Prep:
- Marinate the ground pork: Combine the ground pork, ground white pepper, low sodium light soy sauce, corn starch, and sesame oil in a medium bowl. Mix well to combine, set aside.
- Prepare the fresh ingredients: Roughly chop the garlic and fresh red chilies. Using a mortar and pestle, pound into a course paste. Mince the ginger, slice the shallots, and chop the spring onion (separate the white and light green parts from the dark green parts). Rinse the fish balls and black pepper pork balls in a fine mesh strainer and set aside.
For the XO Broth:
- Cook the pork: Heat ½ tablespoon of canola oil in a medium-sized skillet over medium-high heat. Once hot, add the ground pork and allow to sear for 20-30 seconds until the bottom turns golden brown and crispy. Then stir-fry for 2 minutes, breaking the clumps with your spatula until cooked. Drain off any excess grease and oil from the pan and set aside.

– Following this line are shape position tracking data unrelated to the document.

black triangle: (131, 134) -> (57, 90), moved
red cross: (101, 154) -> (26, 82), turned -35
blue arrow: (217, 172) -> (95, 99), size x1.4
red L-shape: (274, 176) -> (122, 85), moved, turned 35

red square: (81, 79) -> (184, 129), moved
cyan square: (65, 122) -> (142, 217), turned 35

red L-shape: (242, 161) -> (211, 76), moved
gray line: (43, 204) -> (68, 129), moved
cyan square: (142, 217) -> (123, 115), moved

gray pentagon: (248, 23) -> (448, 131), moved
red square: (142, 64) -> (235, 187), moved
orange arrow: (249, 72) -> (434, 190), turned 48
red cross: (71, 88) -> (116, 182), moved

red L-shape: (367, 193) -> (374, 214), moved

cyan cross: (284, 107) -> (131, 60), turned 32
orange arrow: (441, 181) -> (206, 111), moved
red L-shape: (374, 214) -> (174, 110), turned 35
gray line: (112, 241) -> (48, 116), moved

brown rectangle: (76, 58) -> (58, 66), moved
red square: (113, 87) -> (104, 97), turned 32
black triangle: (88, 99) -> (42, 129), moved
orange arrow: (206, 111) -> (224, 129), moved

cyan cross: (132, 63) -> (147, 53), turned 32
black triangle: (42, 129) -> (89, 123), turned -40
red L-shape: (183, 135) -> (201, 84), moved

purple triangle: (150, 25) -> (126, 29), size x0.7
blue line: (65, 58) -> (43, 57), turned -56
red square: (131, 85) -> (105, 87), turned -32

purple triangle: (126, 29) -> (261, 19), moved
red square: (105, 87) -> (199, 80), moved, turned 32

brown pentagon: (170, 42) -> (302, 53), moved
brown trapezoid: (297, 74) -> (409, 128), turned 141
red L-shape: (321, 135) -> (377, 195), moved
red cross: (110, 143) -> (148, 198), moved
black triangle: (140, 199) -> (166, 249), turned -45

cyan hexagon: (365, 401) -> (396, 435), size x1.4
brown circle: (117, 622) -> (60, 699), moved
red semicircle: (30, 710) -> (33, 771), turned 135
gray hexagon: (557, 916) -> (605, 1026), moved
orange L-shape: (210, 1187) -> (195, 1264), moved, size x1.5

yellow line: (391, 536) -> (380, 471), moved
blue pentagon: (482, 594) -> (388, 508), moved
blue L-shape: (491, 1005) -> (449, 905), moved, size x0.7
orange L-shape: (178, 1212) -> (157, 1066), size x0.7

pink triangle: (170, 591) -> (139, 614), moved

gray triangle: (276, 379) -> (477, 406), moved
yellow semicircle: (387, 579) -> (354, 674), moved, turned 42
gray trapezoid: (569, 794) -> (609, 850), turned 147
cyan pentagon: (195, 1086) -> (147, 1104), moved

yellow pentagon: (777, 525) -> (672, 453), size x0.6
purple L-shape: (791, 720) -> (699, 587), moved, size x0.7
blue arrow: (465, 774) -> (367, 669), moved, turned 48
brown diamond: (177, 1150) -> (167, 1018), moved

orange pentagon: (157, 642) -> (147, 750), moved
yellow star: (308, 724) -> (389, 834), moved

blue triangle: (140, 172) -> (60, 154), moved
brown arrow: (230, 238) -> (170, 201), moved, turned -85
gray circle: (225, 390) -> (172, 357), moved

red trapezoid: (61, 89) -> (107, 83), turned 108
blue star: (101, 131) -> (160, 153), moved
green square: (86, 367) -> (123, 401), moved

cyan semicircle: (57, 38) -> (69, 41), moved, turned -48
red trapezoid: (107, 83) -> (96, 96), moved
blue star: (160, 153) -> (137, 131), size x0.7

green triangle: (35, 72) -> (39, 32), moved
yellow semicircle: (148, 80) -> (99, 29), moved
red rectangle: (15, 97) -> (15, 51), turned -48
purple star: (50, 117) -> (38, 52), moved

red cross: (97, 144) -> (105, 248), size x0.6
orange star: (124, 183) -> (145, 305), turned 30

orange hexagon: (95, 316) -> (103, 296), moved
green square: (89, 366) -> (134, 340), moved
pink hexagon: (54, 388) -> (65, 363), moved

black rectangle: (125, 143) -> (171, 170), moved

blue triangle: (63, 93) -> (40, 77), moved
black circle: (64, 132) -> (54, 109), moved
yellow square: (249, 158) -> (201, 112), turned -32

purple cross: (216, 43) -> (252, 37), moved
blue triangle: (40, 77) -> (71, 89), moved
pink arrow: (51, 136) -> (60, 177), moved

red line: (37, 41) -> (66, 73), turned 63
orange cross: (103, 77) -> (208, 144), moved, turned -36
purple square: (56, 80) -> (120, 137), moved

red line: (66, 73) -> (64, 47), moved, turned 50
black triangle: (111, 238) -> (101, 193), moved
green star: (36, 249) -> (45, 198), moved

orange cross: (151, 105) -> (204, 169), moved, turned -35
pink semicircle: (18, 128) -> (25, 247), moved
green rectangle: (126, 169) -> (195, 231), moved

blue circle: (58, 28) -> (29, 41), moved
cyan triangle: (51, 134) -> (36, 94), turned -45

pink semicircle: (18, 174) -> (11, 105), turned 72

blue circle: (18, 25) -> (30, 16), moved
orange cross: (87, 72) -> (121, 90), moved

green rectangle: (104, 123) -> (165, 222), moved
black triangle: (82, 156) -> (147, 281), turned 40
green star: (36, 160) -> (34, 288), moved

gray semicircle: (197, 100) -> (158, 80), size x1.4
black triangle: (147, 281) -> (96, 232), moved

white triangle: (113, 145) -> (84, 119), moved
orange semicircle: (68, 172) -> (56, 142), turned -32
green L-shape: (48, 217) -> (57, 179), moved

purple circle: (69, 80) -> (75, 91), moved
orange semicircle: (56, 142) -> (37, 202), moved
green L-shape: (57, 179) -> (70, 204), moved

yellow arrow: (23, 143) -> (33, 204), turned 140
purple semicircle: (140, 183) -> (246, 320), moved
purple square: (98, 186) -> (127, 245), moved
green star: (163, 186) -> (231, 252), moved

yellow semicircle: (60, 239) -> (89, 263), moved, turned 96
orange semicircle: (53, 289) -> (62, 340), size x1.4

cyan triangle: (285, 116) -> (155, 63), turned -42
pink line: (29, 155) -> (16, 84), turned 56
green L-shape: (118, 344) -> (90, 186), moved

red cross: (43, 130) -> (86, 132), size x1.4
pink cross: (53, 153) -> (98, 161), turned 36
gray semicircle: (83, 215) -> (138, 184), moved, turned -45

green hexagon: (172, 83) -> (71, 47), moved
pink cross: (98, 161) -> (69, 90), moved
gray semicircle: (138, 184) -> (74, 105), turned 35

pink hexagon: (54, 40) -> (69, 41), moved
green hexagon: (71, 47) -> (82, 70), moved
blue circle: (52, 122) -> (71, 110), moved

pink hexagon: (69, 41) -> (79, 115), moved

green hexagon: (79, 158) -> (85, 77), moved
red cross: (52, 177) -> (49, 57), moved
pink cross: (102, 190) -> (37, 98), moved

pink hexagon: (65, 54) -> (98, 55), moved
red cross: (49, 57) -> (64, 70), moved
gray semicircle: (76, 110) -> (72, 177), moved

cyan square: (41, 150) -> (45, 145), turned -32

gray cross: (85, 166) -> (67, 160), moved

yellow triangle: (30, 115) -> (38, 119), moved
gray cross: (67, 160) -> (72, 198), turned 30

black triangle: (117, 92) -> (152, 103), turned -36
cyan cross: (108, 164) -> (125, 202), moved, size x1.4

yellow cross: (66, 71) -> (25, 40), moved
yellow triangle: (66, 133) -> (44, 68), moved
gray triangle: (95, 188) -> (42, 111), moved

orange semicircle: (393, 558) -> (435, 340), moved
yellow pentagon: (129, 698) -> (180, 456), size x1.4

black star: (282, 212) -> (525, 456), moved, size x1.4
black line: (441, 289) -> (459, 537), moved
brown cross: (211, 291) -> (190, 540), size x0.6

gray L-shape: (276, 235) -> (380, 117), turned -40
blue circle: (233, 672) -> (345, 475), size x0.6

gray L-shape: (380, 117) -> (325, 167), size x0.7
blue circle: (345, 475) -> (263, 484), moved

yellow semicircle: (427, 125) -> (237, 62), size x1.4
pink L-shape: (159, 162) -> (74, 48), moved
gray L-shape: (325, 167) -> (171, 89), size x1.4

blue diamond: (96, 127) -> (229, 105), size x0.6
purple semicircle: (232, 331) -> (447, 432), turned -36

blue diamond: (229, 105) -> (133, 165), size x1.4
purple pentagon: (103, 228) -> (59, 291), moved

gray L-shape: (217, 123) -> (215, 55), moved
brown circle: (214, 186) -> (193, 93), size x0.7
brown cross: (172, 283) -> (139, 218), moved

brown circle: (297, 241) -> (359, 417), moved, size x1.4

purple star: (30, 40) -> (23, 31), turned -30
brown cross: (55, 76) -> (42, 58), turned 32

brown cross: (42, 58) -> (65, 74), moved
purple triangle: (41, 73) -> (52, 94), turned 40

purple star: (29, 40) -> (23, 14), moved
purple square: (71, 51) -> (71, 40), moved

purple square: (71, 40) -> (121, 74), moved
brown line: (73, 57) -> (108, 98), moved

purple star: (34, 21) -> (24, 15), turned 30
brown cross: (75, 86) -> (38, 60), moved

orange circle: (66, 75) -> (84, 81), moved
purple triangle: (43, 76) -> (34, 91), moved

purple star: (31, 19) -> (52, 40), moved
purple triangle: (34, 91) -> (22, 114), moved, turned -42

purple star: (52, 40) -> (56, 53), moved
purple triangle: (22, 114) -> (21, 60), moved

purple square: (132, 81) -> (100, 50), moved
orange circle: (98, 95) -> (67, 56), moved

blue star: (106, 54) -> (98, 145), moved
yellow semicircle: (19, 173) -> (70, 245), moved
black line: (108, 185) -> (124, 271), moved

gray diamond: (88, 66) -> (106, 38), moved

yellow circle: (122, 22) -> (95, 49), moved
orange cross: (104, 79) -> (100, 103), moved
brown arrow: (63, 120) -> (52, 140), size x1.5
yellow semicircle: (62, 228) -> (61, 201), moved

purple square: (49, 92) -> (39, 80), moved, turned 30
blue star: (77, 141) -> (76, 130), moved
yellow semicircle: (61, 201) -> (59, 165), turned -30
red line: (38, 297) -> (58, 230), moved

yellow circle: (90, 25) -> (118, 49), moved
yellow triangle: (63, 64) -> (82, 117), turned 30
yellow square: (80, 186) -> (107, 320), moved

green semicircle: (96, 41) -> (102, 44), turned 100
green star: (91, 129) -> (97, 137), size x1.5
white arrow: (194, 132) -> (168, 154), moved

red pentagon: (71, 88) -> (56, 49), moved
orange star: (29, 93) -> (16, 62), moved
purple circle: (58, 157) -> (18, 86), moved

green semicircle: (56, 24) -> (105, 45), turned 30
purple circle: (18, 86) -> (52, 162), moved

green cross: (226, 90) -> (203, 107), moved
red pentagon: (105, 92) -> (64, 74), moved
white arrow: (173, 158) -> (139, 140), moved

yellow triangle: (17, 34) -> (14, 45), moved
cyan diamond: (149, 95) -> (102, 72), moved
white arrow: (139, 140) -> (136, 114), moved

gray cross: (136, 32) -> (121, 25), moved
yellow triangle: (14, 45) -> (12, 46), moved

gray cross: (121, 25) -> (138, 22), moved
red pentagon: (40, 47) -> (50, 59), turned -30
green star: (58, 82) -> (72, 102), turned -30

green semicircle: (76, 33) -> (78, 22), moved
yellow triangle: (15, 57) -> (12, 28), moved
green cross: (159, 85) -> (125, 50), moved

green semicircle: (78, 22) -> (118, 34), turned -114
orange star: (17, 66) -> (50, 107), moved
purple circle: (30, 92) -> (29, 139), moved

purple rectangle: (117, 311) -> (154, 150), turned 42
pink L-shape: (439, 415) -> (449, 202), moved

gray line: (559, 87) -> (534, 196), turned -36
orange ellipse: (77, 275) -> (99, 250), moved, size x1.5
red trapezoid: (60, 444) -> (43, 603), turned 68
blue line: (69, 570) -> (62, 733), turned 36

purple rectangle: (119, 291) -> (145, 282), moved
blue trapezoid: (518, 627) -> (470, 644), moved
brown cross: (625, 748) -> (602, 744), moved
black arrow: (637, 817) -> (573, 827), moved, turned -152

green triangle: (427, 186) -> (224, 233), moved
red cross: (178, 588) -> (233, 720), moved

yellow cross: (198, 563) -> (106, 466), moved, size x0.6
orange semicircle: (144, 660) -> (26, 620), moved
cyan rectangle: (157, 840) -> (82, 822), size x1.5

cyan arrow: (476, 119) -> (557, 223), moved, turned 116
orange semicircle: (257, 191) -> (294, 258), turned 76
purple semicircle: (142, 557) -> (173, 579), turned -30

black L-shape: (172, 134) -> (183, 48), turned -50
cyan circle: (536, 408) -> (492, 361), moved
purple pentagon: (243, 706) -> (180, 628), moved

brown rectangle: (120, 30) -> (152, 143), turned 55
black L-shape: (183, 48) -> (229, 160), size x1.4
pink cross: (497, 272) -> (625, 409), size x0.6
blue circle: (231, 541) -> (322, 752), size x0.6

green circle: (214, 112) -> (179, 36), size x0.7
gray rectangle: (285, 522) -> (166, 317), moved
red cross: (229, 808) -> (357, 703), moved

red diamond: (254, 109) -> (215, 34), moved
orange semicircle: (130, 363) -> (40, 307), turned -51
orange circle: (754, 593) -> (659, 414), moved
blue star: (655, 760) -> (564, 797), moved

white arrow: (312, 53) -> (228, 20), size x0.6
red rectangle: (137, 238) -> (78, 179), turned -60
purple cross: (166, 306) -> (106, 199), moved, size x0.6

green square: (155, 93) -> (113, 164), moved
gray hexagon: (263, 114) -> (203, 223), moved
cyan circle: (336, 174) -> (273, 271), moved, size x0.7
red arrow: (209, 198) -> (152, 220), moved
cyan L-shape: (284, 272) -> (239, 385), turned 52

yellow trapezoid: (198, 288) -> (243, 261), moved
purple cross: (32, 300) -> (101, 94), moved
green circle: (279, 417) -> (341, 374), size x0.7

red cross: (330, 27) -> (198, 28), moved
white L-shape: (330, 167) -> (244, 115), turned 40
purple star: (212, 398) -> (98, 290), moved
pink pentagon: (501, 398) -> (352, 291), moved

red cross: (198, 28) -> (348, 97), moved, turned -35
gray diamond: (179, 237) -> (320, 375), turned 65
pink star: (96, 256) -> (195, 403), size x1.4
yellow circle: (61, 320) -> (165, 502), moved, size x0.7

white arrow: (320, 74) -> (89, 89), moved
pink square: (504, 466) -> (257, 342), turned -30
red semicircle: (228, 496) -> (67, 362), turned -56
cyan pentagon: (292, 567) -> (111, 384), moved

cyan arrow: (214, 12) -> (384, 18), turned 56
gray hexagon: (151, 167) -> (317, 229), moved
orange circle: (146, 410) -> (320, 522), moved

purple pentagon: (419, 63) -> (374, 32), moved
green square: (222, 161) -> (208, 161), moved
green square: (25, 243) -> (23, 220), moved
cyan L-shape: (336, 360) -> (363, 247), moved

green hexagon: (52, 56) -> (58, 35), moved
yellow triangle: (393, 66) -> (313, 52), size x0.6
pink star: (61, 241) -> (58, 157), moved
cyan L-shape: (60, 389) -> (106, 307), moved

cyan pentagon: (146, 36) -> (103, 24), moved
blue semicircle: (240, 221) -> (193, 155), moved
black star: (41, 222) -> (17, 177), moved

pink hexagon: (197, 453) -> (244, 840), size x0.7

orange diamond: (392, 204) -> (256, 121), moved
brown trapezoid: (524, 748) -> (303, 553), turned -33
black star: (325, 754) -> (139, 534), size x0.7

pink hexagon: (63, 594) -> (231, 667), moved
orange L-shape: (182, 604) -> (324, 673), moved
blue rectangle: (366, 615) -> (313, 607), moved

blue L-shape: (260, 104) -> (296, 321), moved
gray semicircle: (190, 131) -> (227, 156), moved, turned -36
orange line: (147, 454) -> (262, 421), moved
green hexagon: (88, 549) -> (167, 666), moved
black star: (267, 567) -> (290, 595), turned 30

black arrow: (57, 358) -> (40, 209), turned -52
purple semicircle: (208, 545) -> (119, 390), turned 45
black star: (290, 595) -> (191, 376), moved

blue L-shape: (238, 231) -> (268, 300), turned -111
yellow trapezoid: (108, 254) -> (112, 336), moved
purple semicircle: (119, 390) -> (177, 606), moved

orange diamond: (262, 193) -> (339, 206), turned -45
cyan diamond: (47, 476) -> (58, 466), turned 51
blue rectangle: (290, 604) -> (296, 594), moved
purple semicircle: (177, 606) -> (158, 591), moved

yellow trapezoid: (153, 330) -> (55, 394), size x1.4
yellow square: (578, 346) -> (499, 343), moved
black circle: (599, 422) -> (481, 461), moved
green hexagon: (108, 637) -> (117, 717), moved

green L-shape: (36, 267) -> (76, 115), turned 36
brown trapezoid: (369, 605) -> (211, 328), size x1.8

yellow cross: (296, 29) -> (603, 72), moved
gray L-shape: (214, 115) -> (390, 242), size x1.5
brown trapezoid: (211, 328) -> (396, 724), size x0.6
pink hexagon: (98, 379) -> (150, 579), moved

- Sauté the aromatics: Heat the remaining 2 tablespoons of oil in a large Dutch oven or stockpot over medium-high heat. Once hot, add the shallots and spring onion white and light green parts. Sauté for a minute until slightly softened. Add the smashed garlic-chilies paste and ginger and sauté for 30 seconds until fragrant.
- Build the broth: Add the XO sauce and stir briefly to combine. Then pour in the pork bone broth and water and season with low sodium light soy sauce, Shao Xing rice wine, dark soy sauce, white pepper, kosher salt, and black pepper. Stir to combine and bring to a boil. Reduce the heat to low and simmer uncovered for 10 minutes. (Note: At this point you can strain the broth and discard the solids if you prefer it not to have any chunky bits.) Add the fish balls and black pepper pork balls and simmer for 5-6 minutes. Stir in the sesame oil and pure chili oil (if using), then switch off the heat.
To Assemble Noodle Bowls:
- Assemble the noodle bowls: While the broth is simmering, cook the rice vermicelli noodles according to package instructions in a separate pot of boiling water. During the last 30 seconds of cooking, add the Asian greens and snow peas (if using) and blanch briefly. Drain into a fine mesh strainer. Transfer the snow peas to an ice water bath. Drain immediately and pat-dry with paper towels. Divide the noodles, Asian greens, and snow peas evenly into bowls.
- To Serve: Ladle the XO broth, fish balls, and black pepper pork balls evenly into the noodle bowls. Spoon the crispy ground pork on top. Garnish with the reserved spring onion dark green parts and sliced chili. Serve immediately.